> [Task]: Copy the data verbatim and leave out every picture.

> [Available records]:
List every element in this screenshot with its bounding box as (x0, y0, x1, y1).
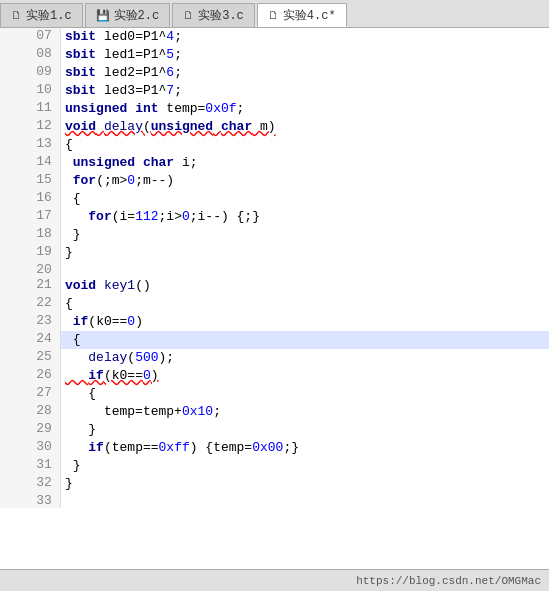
table-row: 10sbit led3=P1^7; (0, 82, 549, 100)
line-number: 16 (0, 190, 60, 208)
line-code: } (60, 421, 549, 439)
table-row: 28 temp=temp+0x10; (0, 403, 549, 421)
line-number: 07 (0, 28, 60, 46)
table-row: 22{ (0, 295, 549, 313)
line-code: { (60, 295, 549, 313)
line-code: void key1() (60, 277, 549, 295)
table-row: 08sbit led1=P1^5; (0, 46, 549, 64)
line-number: 13 (0, 136, 60, 154)
tab-tab1[interactable]: 🗋实验1.c (0, 3, 83, 27)
line-code: sbit led0=P1^4; (60, 28, 549, 46)
line-code: { (60, 190, 549, 208)
line-number: 11 (0, 100, 60, 118)
status-bar: https://blog.csdn.net/OMGMac (0, 569, 549, 591)
line-number: 32 (0, 475, 60, 493)
table-row: 24 { (0, 331, 549, 349)
line-number: 12 (0, 118, 60, 136)
line-number: 24 (0, 331, 60, 349)
table-row: 26 if(k0==0) (0, 367, 549, 385)
line-number: 22 (0, 295, 60, 313)
tab-icon-tab4: 🗋 (268, 9, 279, 22)
line-code: delay(500); (60, 349, 549, 367)
line-code: } (60, 457, 549, 475)
table-row: 12void delay(unsigned char m) (0, 118, 549, 136)
table-row: 15 for(;m>0;m--) (0, 172, 549, 190)
table-row: 16 { (0, 190, 549, 208)
line-code: { (60, 136, 549, 154)
line-number: 29 (0, 421, 60, 439)
table-row: 33 (0, 493, 549, 508)
line-number: 30 (0, 439, 60, 457)
line-number: 27 (0, 385, 60, 403)
line-code: unsigned char i; (60, 154, 549, 172)
tab-icon-tab2: 💾 (96, 9, 110, 22)
table-row: 19} (0, 244, 549, 262)
table-row: 18 } (0, 226, 549, 244)
tab-label-tab4: 实验4.c* (283, 7, 336, 24)
line-number: 17 (0, 208, 60, 226)
status-url: https://blog.csdn.net/OMGMac (356, 575, 541, 587)
line-number: 28 (0, 403, 60, 421)
tab-icon-tab3: 🗋 (183, 9, 194, 22)
tab-label-tab2: 实验2.c (114, 7, 160, 24)
line-code: { (60, 331, 549, 349)
line-number: 23 (0, 313, 60, 331)
code-area[interactable]: 07sbit led0=P1^4;08sbit led1=P1^5;09sbit… (0, 28, 549, 569)
line-number: 33 (0, 493, 60, 508)
line-number: 20 (0, 262, 60, 277)
line-code: if(k0==0) (60, 313, 549, 331)
line-number: 09 (0, 64, 60, 82)
line-number: 18 (0, 226, 60, 244)
line-number: 31 (0, 457, 60, 475)
line-code: } (60, 475, 549, 493)
table-row: 14 unsigned char i; (0, 154, 549, 172)
line-code: temp=temp+0x10; (60, 403, 549, 421)
table-row: 23 if(k0==0) (0, 313, 549, 331)
line-code: for(;m>0;m--) (60, 172, 549, 190)
line-number: 10 (0, 82, 60, 100)
table-row: 30 if(temp==0xff) {temp=0x00;} (0, 439, 549, 457)
table-row: 27 { (0, 385, 549, 403)
tab-label-tab3: 实验3.c (198, 7, 244, 24)
table-row: 32} (0, 475, 549, 493)
code-table: 07sbit led0=P1^4;08sbit led1=P1^5;09sbit… (0, 28, 549, 508)
line-code: unsigned int temp=0x0f; (60, 100, 549, 118)
line-number: 21 (0, 277, 60, 295)
line-code: } (60, 226, 549, 244)
table-row: 29 } (0, 421, 549, 439)
line-code (60, 262, 549, 277)
line-code: } (60, 244, 549, 262)
line-number: 08 (0, 46, 60, 64)
line-number: 14 (0, 154, 60, 172)
line-code: void delay(unsigned char m) (60, 118, 549, 136)
tab-bar: 🗋实验1.c💾实验2.c🗋实验3.c🗋实验4.c* (0, 0, 549, 28)
table-row: 13{ (0, 136, 549, 154)
table-row: 20 (0, 262, 549, 277)
line-code: sbit led1=P1^5; (60, 46, 549, 64)
line-code: sbit led3=P1^7; (60, 82, 549, 100)
line-number: 26 (0, 367, 60, 385)
table-row: 25 delay(500); (0, 349, 549, 367)
tab-tab3[interactable]: 🗋实验3.c (172, 3, 255, 27)
table-row: 09sbit led2=P1^6; (0, 64, 549, 82)
table-row: 17 for(i=112;i>0;i--) {;} (0, 208, 549, 226)
line-code: for(i=112;i>0;i--) {;} (60, 208, 549, 226)
table-row: 31 } (0, 457, 549, 475)
table-row: 11unsigned int temp=0x0f; (0, 100, 549, 118)
line-code: { (60, 385, 549, 403)
table-row: 07sbit led0=P1^4; (0, 28, 549, 46)
line-code: if(temp==0xff) {temp=0x00;} (60, 439, 549, 457)
tab-icon-tab1: 🗋 (11, 9, 22, 22)
line-number: 25 (0, 349, 60, 367)
tab-tab4[interactable]: 🗋实验4.c* (257, 3, 347, 27)
line-code (60, 493, 549, 508)
line-code: if(k0==0) (60, 367, 549, 385)
line-number: 15 (0, 172, 60, 190)
tab-label-tab1: 实验1.c (26, 7, 72, 24)
tab-tab2[interactable]: 💾实验2.c (85, 3, 171, 27)
line-number: 19 (0, 244, 60, 262)
line-code: sbit led2=P1^6; (60, 64, 549, 82)
table-row: 21void key1() (0, 277, 549, 295)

> [Task output]:
List every element in this screenshot with its bounding box as (x0, y0, x1, y1).
table-row: 10sbit led3=P1^7; (0, 82, 549, 100)
line-number: 16 (0, 190, 60, 208)
line-code: } (60, 421, 549, 439)
table-row: 28 temp=temp+0x10; (0, 403, 549, 421)
line-number: 07 (0, 28, 60, 46)
table-row: 22{ (0, 295, 549, 313)
line-code: { (60, 295, 549, 313)
line-code: void key1() (60, 277, 549, 295)
table-row: 08sbit led1=P1^5; (0, 46, 549, 64)
line-number: 13 (0, 136, 60, 154)
tab-tab1[interactable]: 🗋实验1.c (0, 3, 83, 27)
line-code: sbit led0=P1^4; (60, 28, 549, 46)
line-code: { (60, 190, 549, 208)
line-number: 11 (0, 100, 60, 118)
status-bar: https://blog.csdn.net/OMGMac (0, 569, 549, 591)
line-number: 32 (0, 475, 60, 493)
table-row: 24 { (0, 331, 549, 349)
line-number: 12 (0, 118, 60, 136)
line-number: 24 (0, 331, 60, 349)
table-row: 26 if(k0==0) (0, 367, 549, 385)
line-number: 22 (0, 295, 60, 313)
tab-icon-tab4: 🗋 (268, 9, 279, 22)
line-code: delay(500); (60, 349, 549, 367)
line-code: } (60, 457, 549, 475)
table-row: 12void delay(unsigned char m) (0, 118, 549, 136)
table-row: 15 for(;m>0;m--) (0, 172, 549, 190)
table-row: 16 { (0, 190, 549, 208)
line-code: { (60, 136, 549, 154)
line-number: 29 (0, 421, 60, 439)
table-row: 33 (0, 493, 549, 508)
line-number: 30 (0, 439, 60, 457)
line-number: 27 (0, 385, 60, 403)
line-code: unsigned char i; (60, 154, 549, 172)
tab-icon-tab2: 💾 (96, 9, 110, 22)
table-row: 19} (0, 244, 549, 262)
table-row: 18 } (0, 226, 549, 244)
tab-label-tab4: 实验4.c* (283, 7, 336, 24)
line-number: 17 (0, 208, 60, 226)
status-url: https://blog.csdn.net/OMGMac (356, 575, 541, 587)
line-number: 28 (0, 403, 60, 421)
tab-icon-tab3: 🗋 (183, 9, 194, 22)
tab-label-tab2: 实验2.c (114, 7, 160, 24)
line-code: { (60, 331, 549, 349)
line-number: 23 (0, 313, 60, 331)
code-area[interactable]: 07sbit led0=P1^4;08sbit led1=P1^5;09sbit… (0, 28, 549, 569)
line-number: 33 (0, 493, 60, 508)
line-number: 20 (0, 262, 60, 277)
line-code: if(k0==0) (60, 313, 549, 331)
line-number: 09 (0, 64, 60, 82)
line-number: 18 (0, 226, 60, 244)
line-number: 31 (0, 457, 60, 475)
line-code: } (60, 475, 549, 493)
table-row: 14 unsigned char i; (0, 154, 549, 172)
line-code: temp=temp+0x10; (60, 403, 549, 421)
table-row: 23 if(k0==0) (0, 313, 549, 331)
line-code: for(;m>0;m--) (60, 172, 549, 190)
line-number: 10 (0, 82, 60, 100)
table-row: 30 if(temp==0xff) {temp=0x00;} (0, 439, 549, 457)
table-row: 27 { (0, 385, 549, 403)
tab-label-tab3: 实验3.c (198, 7, 244, 24)
table-row: 32} (0, 475, 549, 493)
code-table: 07sbit led0=P1^4;08sbit led1=P1^5;09sbit… (0, 28, 549, 508)
line-code: unsigned int temp=0x0f; (60, 100, 549, 118)
line-number: 21 (0, 277, 60, 295)
line-code: } (60, 226, 549, 244)
table-row: 29 } (0, 421, 549, 439)
line-code (60, 262, 549, 277)
line-code: } (60, 244, 549, 262)
line-number: 08 (0, 46, 60, 64)
line-number: 14 (0, 154, 60, 172)
line-code: void delay(unsigned char m) (60, 118, 549, 136)
tab-bar: 🗋实验1.c💾实验2.c🗋实验3.c🗋实验4.c* (0, 0, 549, 28)
table-row: 13{ (0, 136, 549, 154)
table-row: 20 (0, 262, 549, 277)
line-code: sbit led1=P1^5; (60, 46, 549, 64)
line-code: sbit led3=P1^7; (60, 82, 549, 100)
line-number: 26 (0, 367, 60, 385)
table-row: 25 delay(500); (0, 349, 549, 367)
tab-tab3[interactable]: 🗋实验3.c (172, 3, 255, 27)
table-row: 09sbit led2=P1^6; (0, 64, 549, 82)
table-row: 17 for(i=112;i>0;i--) {;} (0, 208, 549, 226)
line-code: for(i=112;i>0;i--) {;} (60, 208, 549, 226)
table-row: 31 } (0, 457, 549, 475)
table-row: 11unsigned int temp=0x0f; (0, 100, 549, 118)
line-code: { (60, 385, 549, 403)
table-row: 07sbit led0=P1^4; (0, 28, 549, 46)
line-code: if(temp==0xff) {temp=0x00;} (60, 439, 549, 457)
tab-icon-tab1: 🗋 (11, 9, 22, 22)
line-number: 25 (0, 349, 60, 367)
tab-tab4[interactable]: 🗋实验4.c* (257, 3, 347, 27)
line-code (60, 493, 549, 508)
line-code: if(k0==0) (60, 367, 549, 385)
line-number: 15 (0, 172, 60, 190)
tab-label-tab1: 实验1.c (26, 7, 72, 24)
tab-tab2[interactable]: 💾实验2.c (85, 3, 171, 27)
line-number: 19 (0, 244, 60, 262)
line-code: sbit led2=P1^6; (60, 64, 549, 82)
table-row: 21void key1() (0, 277, 549, 295)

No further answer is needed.